I try to calculate by fixing $v$ first: $$ I=\iint\limits_{\left[ 0,1 \right] \times \left[ 0,1 \right]}{e^{-\frac{u}{v^2}}\mathrm{d}v\mathrm{d}u}=\int_0^1{\left( \int_0^1{\left( e^{-\frac{1}{v^2}} \right) ^u\mathrm{d}u} \right) \mathrm{d}v}=\int_0^1{\left( -v^2\left( e^{-\frac{1}{v^2}} \right) ^u \right)\Bigg|_{u=0}^{u=1}\mathrm{d}v}=\int_0^1{-v^2\left( e^{-\frac{1}{v^2}}-1 \right) \mathrm{d}v}. $$
Now the problem is $\int_0^1 v^2 e^{-(1/v^2)}\mathrm{d}v$. I've tried to make a substitution $s=1/v$, but it simply doen't work. It seems to me that the integral is not calculable... Does anyone have an idea about this? Thank you in advance!

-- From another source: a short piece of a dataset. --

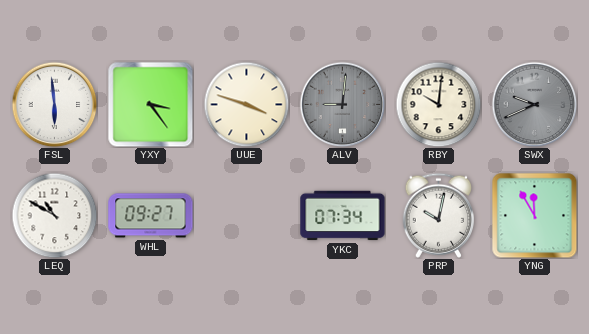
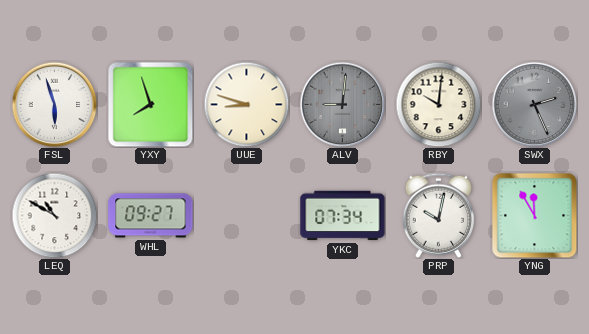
FSL: 5:59 -> 5:57
YXY: 3:24 -> 7:57
UUE: 3:48 -> 8:48
SWX: 9:41 -> 2:26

\begin{align} I&=\int_1^{\infty} t^{-2} \int_0^1 e^{-ut^2}\,dudt\tag{$t=v^{-1}$}\\ &=\int_1^{\infty} t^{-4} \int_0^{t^2} e^{-s}\,dsdt\tag{$s=ut^{2}$}\\ &=\int_1^{\infty} t^{-4}\left(1-e^{-t^2}\right)\,dt\\ &=\frac13 - \frac{1}{3e}+\frac23\int_1^{\infty} t^{-2}e^{-t^2}\,dt\tag{Integration by parts}\\ &=\frac13 - \frac{1}{3e}+\frac2{3}\left(\frac1e -\sqrt\pi\operatorname{erfc}(1)\right)\tag{Integration by parts}\\ &=\frac13 + \frac{1}{3e}-\frac{2\sqrt\pi}{3}\operatorname{erfc}(1), \end{align} where $\operatorname{erfc}$ is the complementary error function.